= Polaris Career Center =

Polaris Career Center is a public career-technical school in Middleburg Heights, Ohio. It works in conjunction with the 11th and 12th grade students from the Berea, Brooklyn, Fairview Park, North Olmsted, Olmsted Falls, and Strongsville school districts. Polaris Career Center offers an opportunity that combines career training, academics and employability skills. Students can enter the job market after graduation or continue their education at a two-year or four-year college. Polaris opened in 1975 and is situated on 47 acres.

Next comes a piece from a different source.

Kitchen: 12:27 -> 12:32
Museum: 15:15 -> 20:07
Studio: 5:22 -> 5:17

Polaris completed a $57 million renovation of its entire Middleburg Heights campus in 2019. Polaris serves approximately 825 high school students at its Middleburg Heights campus and over 3,000 high school and middle school students at its satellite locations, as well as nearly 4,500 adults in open enrollment classes and Job & Career Training Programs.

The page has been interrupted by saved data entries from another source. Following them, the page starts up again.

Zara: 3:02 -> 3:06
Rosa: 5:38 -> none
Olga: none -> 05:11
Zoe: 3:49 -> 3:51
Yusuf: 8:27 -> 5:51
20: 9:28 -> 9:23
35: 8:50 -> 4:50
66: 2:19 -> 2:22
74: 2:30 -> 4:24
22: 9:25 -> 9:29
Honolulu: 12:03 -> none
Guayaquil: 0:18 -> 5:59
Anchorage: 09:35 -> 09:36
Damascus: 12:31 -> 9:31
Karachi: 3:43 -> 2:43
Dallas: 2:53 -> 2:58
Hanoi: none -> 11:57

The Polaris district newsletter, the COMPASS, is published once a year and contains articles about programs, services, and student accomplishments in the high school, satellite and adult education departments. Polaris also publishes a monthly district e-newsletter, the 411.

==Polaris Education Foundation==

The Foundation is a non-profit 501 (c) (3) organization created for the specific purpose of promoting, improving and enriching the activities and programs at Polaris Career Center. The Foundation's support helps Polaris improve the quality of education it offers to the communities it serves. Since 1989, the Foundation has been helping high school students in need pay course fees and awarding scholarships for post-secondary education.

==Awards==

Polaris has been named as a recipient of the Ohio Award for Excellence (OAE).